Außerdem haben sich beide Parteien auf den von GDL-Chef Claus Weselsky so zäh geforderten Rahmentarifvertrag geeinigt, also ein Tarifwerk, das für die 20 000 Lokführer bei der Deutschen Bahn und den anderen Schienenunternehmen im Land gilt - oder gelten soll. Der Abschluss hat nur einen Schönheitsfehler: Den Rahmentarifvertrag hat bislang nur die Deutsche Bahn unterschrieben - die hatte sich gegen ein branchenübergreifendes Vertragswerk auch nie gewehrt. Bei den Privatbahnen muss sich die GDL die Einigung erst noch erstreiten, die Streiks gehen dort also weiter.

Doch erst mal herrschte Erleichterung bei der DB und der GDL. "Ich sehe das versöhnliche Ende einer turbulenten Tarifrunde", sagt DB-Personalvorstand Ulrich Weber. "Wir haben ein vernünftiges Ergebnis erzielt. Für die Kunden bedeutet das Stabilität." GDL-Chef Weselsky sagte: "Vor Ihnen steht ein sehr erleichterter Bundesvorsitzender." DB-Personalvorstand Weber forderte, nun sei es an der GDL, weitere Unternehmen für den sogenannten Bundesrahmen-Tarifvertrag zu gewinnen, damit dieser seine volle Wirkung entfalten könne.

Genau das aber ist das Problem. Die meisten privaten Bahnunternehmen wehren sich dagegen, diesen Rahmentarifvertrag auf Niveau des Marktführers zu übernehmen. Die GDL setzt daher bei diesen Unternehmen weiter auf Arbeitskampf: Am Donnerstag wurde ein 48-Stunden-Streik aufgenommen. Und Weselsky kündigte eine neue Eskalationsstufe an: "Wir werden die Arbeitgeber der Privatbahnen weiter bestreiken, und zwar sicherlich noch intensiver, in schnellerer Folge und so lange, bis sie zu Verhandlungen bereit sind." Bei den fünf Unternehmen Netinera (früher Arriva), Abellio, Benex, Veolia und Hessische Landesbahn habe sich nichts bewegt. Schon kommende Woche sollen die Streiks deshalb weitergehen.

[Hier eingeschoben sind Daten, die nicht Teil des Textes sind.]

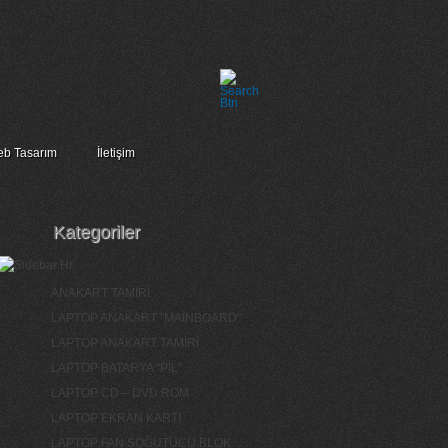
b Tasarım
İletişim
Kategoriler
ANAKART TAMİRİ
LAPTOP ANAKART "MAİNBOARD"
LAPTOP ANAKART TAMİRİ
LAPTOP BATARYA "PİL"
LAPTOP CD – DVD ROM
LAPTOP EKRAN KARTI
LAPTOP FAN SOĞUTUCU BLOK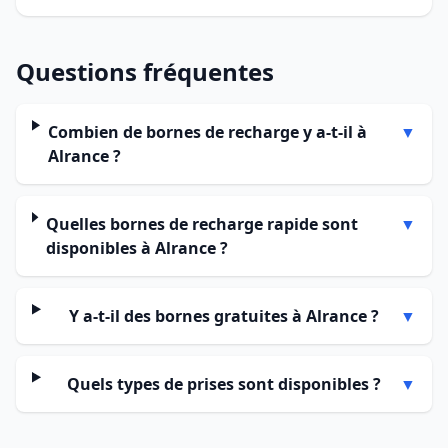
Questions fréquentes
Combien de bornes de recharge y a-t-il à
▼
Alrance ?
Quelles bornes de recharge rapide sont
▼
disponibles à Alrance ?
Y a-t-il des bornes gratuites à Alrance ?
▼
Quels types de prises sont disponibles ?
▼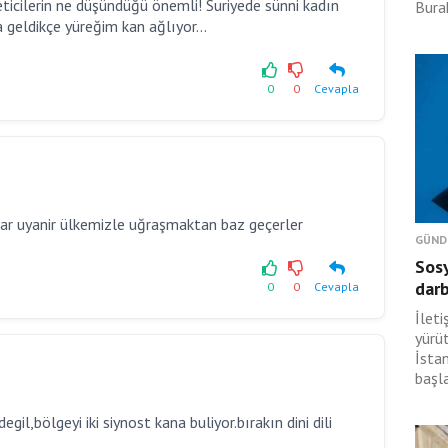
eticilerin ne düşündüğü önemli! Suriyede sünni kadın
Burak
a geldikçe yüreğim kan ağlıyor...
0
0
Cevapla
r uyanir ülkemizle uğraşmaktan baz geçerler
GÜND
Sosy
dar
0
0
Cevapla
İlet
yürü
İsta
başl
egil,bölgeyi iki siynost kana buliyor.bırakın dini dili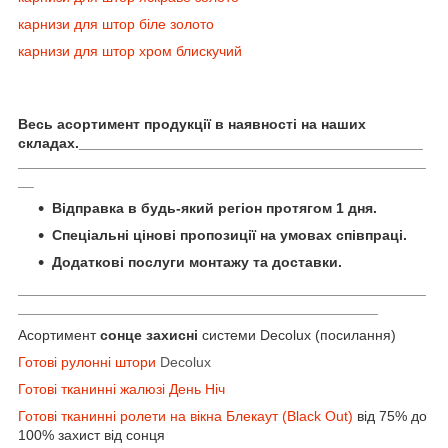
карнизи для штор біле золото
карнизи для штор хром блискучий
Весь асортимент продукції в наявності на наших
складах.___________________________________________
___________________________________________________
__
Відправка в будь-який регіон протягом 1 дня.
Спеціальні цінові пропозиції на умовах співпраці.
Додаткові послуги монтажу та доставки.
___________________________________________________
_____________________________________________
Асортимент
сонце захисні
системи
Decolux (посилання)
Готові рулонні штори
Decolux
Готові тканинні жалюзі День Ніч
Готові тканинні ролети на вікна Блекаут (Black Out)
від 75% до
100% захист від сонця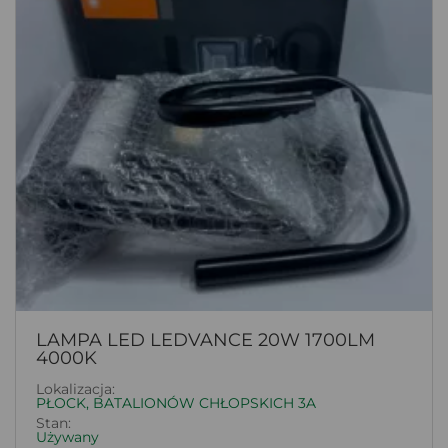
LAMPA LED LEDVANCE 20W 1700LM
4000K
Lokalizacja:
PŁOCK, BATALIONÓW CHŁOPSKICH 3A
Stan:
Używany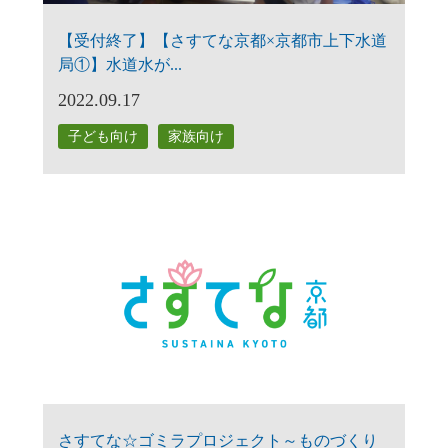
【受付終了】【さすてな京都×京都市上下水道
局①】水道水が...
2022.09.17
子ども向け
家族向け
さすてな☆ゴミラプロジェクト～ものづくり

Das Schienenunternehmen Keolis hat bereits begonnen, Verhandlungen mit der GDL aufzunehmen. "Wir können das Risiko weiterer, für uns nicht wirklich nachvollziehbarer Streikmaßnahmen wirtschaftlich nicht eingehen", sagte Keolis-Chef Hans Leister.

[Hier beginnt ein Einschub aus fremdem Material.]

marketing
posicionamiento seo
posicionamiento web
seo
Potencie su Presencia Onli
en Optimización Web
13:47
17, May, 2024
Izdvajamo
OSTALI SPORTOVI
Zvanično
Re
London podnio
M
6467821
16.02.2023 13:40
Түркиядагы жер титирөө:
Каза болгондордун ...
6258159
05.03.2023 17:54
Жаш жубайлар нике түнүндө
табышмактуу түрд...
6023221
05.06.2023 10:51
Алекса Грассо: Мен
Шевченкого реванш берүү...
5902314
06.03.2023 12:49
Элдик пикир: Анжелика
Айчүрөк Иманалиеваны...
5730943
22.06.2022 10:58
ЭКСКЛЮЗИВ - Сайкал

DB-Personalvorstand Weber sorgt sich derweil darum, dass auch künftige Tarifrunden eskalieren und wieder zu monatelangen Arbeitskämpfen führen könnten. "Der Idealfall wäre, wenn Arbeitnehmer- und Arbeitgebervertreter in Zukunft jeweils geschlossen an den beiden Seiten des Tisches sitzen könnten", so Weber. Denn auch die Bahnen ziehen nicht an einem Strang. Es gibt keinen Arbeitgeberverband, der alle Schienenunternehmen umfasst. Das Bündnis der sechs großen Privatbahnen war im Verlauf des aktuellen Tarifstreites zerfallen.